DESCRIPTION OF THE TASK: Copy out the data that comes next, character for character, and leave the images aside.

RECORDS FOR THIS TASK:
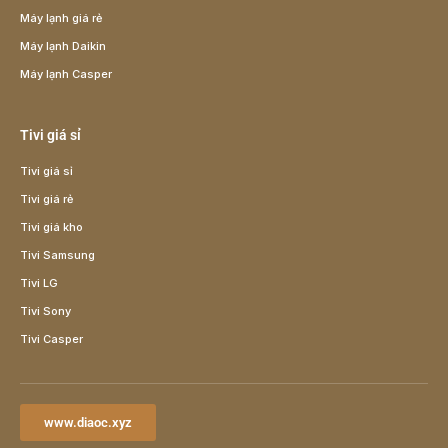
Máy lạnh giá rẻ
Máy lạnh Daikin
Máy lạnh Casper
Tivi giá sỉ
Tivi giá sỉ
Tivi giá rẻ
Tivi giá kho
Tivi Samsung
Tivi LG
Tivi Sony
Tivi Casper
www.diaoc.xyz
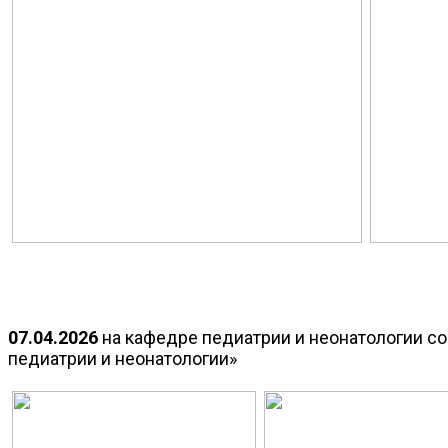
07.04.2026
на кафедре педиатрии и неонатологии с
педиатрии и неонатологии»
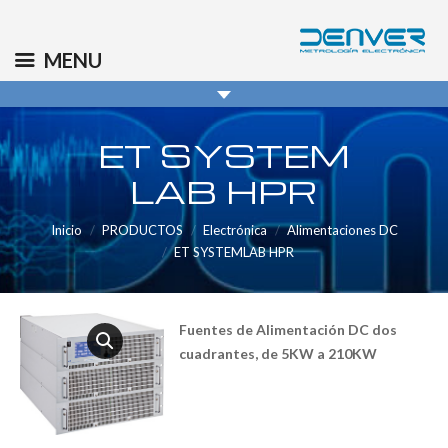
(+34) 91 569 8006
info@denver.es
MENU
ET SYSTEM
LAB HPR
Inicio
PRODUCTOS
Electrónica
Alimentaciones DC
ET SYSTEMLAB HPR
Fuentes de Alimentación DC dos
cuadrantes, de 5KW a 210KW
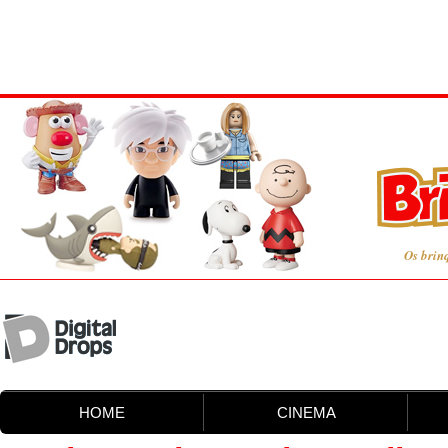
Os brin
HOME
CINEMA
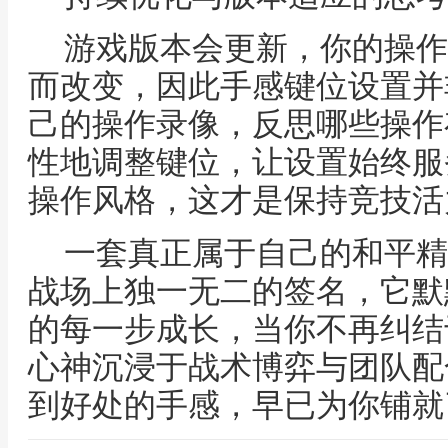
游戏版本会更新，你的操作
而改变，因此手感键位设置并
己的操作录像，反思哪些操作
性地调整键位，让设置始终服
操作风格，这才是保持竞技活
一套真正属于自己的和平精
战场上独一无二的签名，它默
的每一步成长，当你不再纠结
心神沉浸于战术博弈与团队配
到好处的手感，早已为你铺就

REPLY:
Máy lạnh giá rẻ
Máy lạnh Daikin
Máy lạnh Casper
Tivi giá sỉ
Tivi giá sỉ
Tivi giá rẻ
Tivi giá kho
Tivi Samsung
Tivi LG
Tivi Sony
Tivi Casper
www.diaoc.xyz
07.04.2026
на кафедре педиатрии и неонатологии с
педиатрии и неонатологии»
(+34) 91 569 8006
info@denver.es
MENU
ET SYSTEM
LAB HPR
Inicio
PRODUCTOS
Electrónica
Alimentaciones DC
ET SYSTEMLAB HPR
Fuentes de Alimentación DC dos
cuadrantes, de 5KW a 210KW
Os brin
HOME
CINEMA
游戏版本会更新，你的操作
而改变，因此手感键位设置并
己的操作录像，反思哪些操作
性地调整键位，让设置始终服
操作风格，这才是保持竞技活
一套真正属于自己的和平精
战场上独一无二的签名，它默
的每一步成长，当你不再纠结
心神沉浸于战术博弈与团队配
到好处的手感，早已为你铺就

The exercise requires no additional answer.